■ WHAT YOU WILL DO: The entries below should be output exactly as written.

■ SUPPLIED MATERIAL:
▶
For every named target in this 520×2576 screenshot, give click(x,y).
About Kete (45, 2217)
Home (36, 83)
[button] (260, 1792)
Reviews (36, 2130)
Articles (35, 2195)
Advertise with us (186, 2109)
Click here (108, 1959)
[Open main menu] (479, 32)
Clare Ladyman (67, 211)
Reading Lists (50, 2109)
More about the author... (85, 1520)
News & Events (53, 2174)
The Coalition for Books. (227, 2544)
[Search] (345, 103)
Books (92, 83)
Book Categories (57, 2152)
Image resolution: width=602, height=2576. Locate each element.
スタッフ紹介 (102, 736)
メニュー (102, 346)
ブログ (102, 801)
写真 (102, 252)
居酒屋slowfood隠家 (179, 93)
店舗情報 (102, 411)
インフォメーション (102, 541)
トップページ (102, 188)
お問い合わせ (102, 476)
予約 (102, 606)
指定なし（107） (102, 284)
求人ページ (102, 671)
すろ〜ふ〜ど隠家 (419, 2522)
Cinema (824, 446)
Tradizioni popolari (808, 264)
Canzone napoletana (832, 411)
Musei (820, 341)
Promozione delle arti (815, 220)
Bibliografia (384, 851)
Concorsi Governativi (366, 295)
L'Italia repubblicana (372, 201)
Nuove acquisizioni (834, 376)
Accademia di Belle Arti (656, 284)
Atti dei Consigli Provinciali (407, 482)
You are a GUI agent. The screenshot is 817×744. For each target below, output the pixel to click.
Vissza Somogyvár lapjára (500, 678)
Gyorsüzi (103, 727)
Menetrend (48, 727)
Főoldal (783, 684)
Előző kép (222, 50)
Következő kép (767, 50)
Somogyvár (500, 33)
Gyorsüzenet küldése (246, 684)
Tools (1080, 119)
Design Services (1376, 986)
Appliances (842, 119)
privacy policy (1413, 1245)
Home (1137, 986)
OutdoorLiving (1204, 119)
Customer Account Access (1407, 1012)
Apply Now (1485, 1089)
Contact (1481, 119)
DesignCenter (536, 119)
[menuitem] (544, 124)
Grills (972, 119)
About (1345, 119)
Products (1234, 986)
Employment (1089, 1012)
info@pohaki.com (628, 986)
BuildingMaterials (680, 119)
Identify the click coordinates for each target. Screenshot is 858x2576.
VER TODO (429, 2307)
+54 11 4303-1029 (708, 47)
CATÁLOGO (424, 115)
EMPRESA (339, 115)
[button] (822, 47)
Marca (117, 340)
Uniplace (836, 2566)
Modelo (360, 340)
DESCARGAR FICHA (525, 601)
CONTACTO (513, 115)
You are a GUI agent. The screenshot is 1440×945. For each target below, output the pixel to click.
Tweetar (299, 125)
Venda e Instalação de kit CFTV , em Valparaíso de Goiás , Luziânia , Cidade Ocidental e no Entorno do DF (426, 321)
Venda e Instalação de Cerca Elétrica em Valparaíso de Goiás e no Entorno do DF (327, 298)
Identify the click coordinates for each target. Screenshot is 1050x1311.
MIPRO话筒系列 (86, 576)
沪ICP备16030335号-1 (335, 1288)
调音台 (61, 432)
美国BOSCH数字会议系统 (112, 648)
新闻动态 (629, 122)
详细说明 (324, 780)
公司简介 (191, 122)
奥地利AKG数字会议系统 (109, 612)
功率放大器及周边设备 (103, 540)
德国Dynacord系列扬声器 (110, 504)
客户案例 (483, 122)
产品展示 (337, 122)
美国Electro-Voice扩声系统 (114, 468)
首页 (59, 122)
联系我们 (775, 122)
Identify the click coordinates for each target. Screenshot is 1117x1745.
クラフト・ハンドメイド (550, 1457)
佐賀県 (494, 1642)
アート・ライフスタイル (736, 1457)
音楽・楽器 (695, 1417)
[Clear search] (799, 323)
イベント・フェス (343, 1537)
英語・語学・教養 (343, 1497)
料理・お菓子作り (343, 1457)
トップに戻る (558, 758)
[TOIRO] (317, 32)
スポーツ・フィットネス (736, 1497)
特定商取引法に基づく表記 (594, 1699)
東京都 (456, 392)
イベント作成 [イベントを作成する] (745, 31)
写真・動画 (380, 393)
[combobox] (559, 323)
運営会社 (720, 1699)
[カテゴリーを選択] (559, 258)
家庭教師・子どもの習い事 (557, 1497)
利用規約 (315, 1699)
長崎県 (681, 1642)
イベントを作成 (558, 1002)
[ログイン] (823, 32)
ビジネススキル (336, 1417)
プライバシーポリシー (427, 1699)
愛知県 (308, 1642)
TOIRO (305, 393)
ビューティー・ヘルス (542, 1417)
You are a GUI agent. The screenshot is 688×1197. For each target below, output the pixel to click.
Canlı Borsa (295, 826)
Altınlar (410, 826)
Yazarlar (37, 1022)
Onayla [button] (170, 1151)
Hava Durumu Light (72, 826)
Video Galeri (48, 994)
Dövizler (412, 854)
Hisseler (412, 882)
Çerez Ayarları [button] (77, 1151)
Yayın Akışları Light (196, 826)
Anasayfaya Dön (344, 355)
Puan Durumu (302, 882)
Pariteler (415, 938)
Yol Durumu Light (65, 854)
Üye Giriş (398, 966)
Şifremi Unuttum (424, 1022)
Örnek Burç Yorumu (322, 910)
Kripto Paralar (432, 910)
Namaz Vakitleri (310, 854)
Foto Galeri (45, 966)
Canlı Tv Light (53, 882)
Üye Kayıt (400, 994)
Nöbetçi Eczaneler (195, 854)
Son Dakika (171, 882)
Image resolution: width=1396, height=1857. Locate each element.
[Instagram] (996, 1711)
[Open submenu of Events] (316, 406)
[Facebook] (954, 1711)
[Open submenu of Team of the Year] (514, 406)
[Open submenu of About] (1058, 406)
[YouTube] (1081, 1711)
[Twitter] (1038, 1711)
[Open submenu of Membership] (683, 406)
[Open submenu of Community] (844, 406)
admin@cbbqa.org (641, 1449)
◀
■ SOLUTION:
For every named target in this 520×2576 screenshot, give click(x,y).
About Kete (45, 2217)
Home (36, 83)
[button] (260, 1792)
Reviews (36, 2130)
Articles (35, 2195)
Advertise with us (186, 2109)
Click here (108, 1959)
[Open main menu] (479, 32)
Clare Ladyman (67, 211)
Reading Lists (50, 2109)
More about the author... (85, 1520)
News & Events (53, 2174)
The Coalition for Books. (227, 2544)
[Search] (345, 103)
Books (92, 83)
Book Categories (57, 2152)
Image resolution: width=602, height=2576. Locate each element.
スタッフ紹介 (102, 736)
メニュー (102, 346)
ブログ (102, 801)
写真 (102, 252)
居酒屋slowfood隠家 (179, 93)
店舗情報 (102, 411)
インフォメーション (102, 541)
トップページ (102, 188)
お問い合わせ (102, 476)
予約 (102, 606)
指定なし（107） (102, 284)
求人ページ (102, 671)
すろ〜ふ〜ど隠家 (419, 2522)
Cinema (824, 446)
Tradizioni popolari (808, 264)
Canzone napoletana (832, 411)
Musei (820, 341)
Promozione delle arti (815, 220)
Bibliografia (384, 851)
Concorsi Governativi (366, 295)
L'Italia repubblicana (372, 201)
Nuove acquisizioni (834, 376)
Accademia di Belle Arti (656, 284)
Atti dei Consigli Provinciali (407, 482)
You are a GUI agent. The screenshot is 817×744. For each target below, output the pixel to click.
Vissza Somogyvár lapjára (500, 678)
Gyorsüzi (103, 727)
Menetrend (48, 727)
Főoldal (783, 684)
Előző kép (222, 50)
Következő kép (767, 50)
Somogyvár (500, 33)
Gyorsüzenet küldése (246, 684)
Tools (1080, 119)
Design Services (1376, 986)
Appliances (842, 119)
privacy policy (1413, 1245)
Home (1137, 986)
OutdoorLiving (1204, 119)
Customer Account Access (1407, 1012)
Apply Now (1485, 1089)
Contact (1481, 119)
DesignCenter (536, 119)
[menuitem] (544, 124)
Grills (972, 119)
About (1345, 119)
Products (1234, 986)
Employment (1089, 1012)
info@pohaki.com (628, 986)
BuildingMaterials (680, 119)
Identify the click coordinates for each target. Screenshot is 858x2576.
VER TODO (429, 2307)
+54 11 4303-1029 (708, 47)
CATÁLOGO (424, 115)
EMPRESA (339, 115)
[button] (822, 47)
Marca (117, 340)
Uniplace (836, 2566)
Modelo (360, 340)
DESCARGAR FICHA (525, 601)
CONTACTO (513, 115)
You are a GUI agent. The screenshot is 1440×945. For each target below, output the pixel to click.
Tweetar (299, 125)
Venda e Instalação de kit CFTV , em Valparaíso de Goiás , Luziânia , Cidade Ocidental e no Entorno do DF (426, 321)
Venda e Instalação de Cerca Elétrica em Valparaíso de Goiás e no Entorno do DF (327, 298)
Identify the click coordinates for each target. Screenshot is 1050x1311.
MIPRO话筒系列 (86, 576)
沪ICP备16030335号-1 (335, 1288)
调音台 (61, 432)
美国BOSCH数字会议系统 (112, 648)
新闻动态 (629, 122)
详细说明 (324, 780)
公司简介 (191, 122)
奥地利AKG数字会议系统 (109, 612)
功率放大器及周边设备 (103, 540)
德国Dynacord系列扬声器 (110, 504)
客户案例 (483, 122)
产品展示 (337, 122)
美国Electro-Voice扩声系统 (114, 468)
首页 (59, 122)
联系我们 (775, 122)
Identify the click coordinates for each target. Screenshot is 1117x1745.
クラフト・ハンドメイド (550, 1457)
佐賀県 (494, 1642)
アート・ライフスタイル (736, 1457)
音楽・楽器 (695, 1417)
[Clear search] (799, 323)
イベント・フェス (343, 1537)
英語・語学・教養 (343, 1497)
料理・お菓子作り (343, 1457)
トップに戻る (558, 758)
[TOIRO] (317, 32)
スポーツ・フィットネス (736, 1497)
特定商取引法に基づく表記 (594, 1699)
東京都 (456, 392)
イベント作成 [イベントを作成する] (745, 31)
写真・動画 (380, 393)
[combobox] (559, 323)
運営会社 (720, 1699)
[カテゴリーを選択] (559, 258)
家庭教師・子どもの習い事 (557, 1497)
利用規約 (315, 1699)
長崎県 (681, 1642)
イベントを作成 (558, 1002)
[ログイン] (823, 32)
ビジネススキル (336, 1417)
プライバシーポリシー (427, 1699)
愛知県 (308, 1642)
TOIRO (305, 393)
ビューティー・ヘルス (542, 1417)
You are a GUI agent. The screenshot is 688×1197. For each target below, output the pixel to click.
Canlı Borsa (295, 826)
Altınlar (410, 826)
Yazarlar (37, 1022)
Onayla [button] (170, 1151)
Hava Durumu Light (72, 826)
Video Galeri (48, 994)
Dövizler (412, 854)
Hisseler (412, 882)
Çerez Ayarları [button] (77, 1151)
Yayın Akışları Light (196, 826)
Anasayfaya Dön (344, 355)
Puan Durumu (302, 882)
Pariteler (415, 938)
Yol Durumu Light (65, 854)
Üye Giriş (398, 966)
Şifremi Unuttum (424, 1022)
Örnek Burç Yorumu (322, 910)
Kripto Paralar (432, 910)
Namaz Vakitleri (310, 854)
Foto Galeri (45, 966)
Canlı Tv Light (53, 882)
Üye Kayıt (400, 994)
Nöbetçi Eczaneler (195, 854)
Son Dakika (171, 882)
Image resolution: width=1396, height=1857. Locate each element.
[Instagram] (996, 1711)
[Open submenu of Events] (316, 406)
[Facebook] (954, 1711)
[Open submenu of Team of the Year] (514, 406)
[Open submenu of About] (1058, 406)
[YouTube] (1081, 1711)
[Twitter] (1038, 1711)
[Open submenu of Membership] (683, 406)
[Open submenu of Community] (844, 406)
admin@cbbqa.org (641, 1449)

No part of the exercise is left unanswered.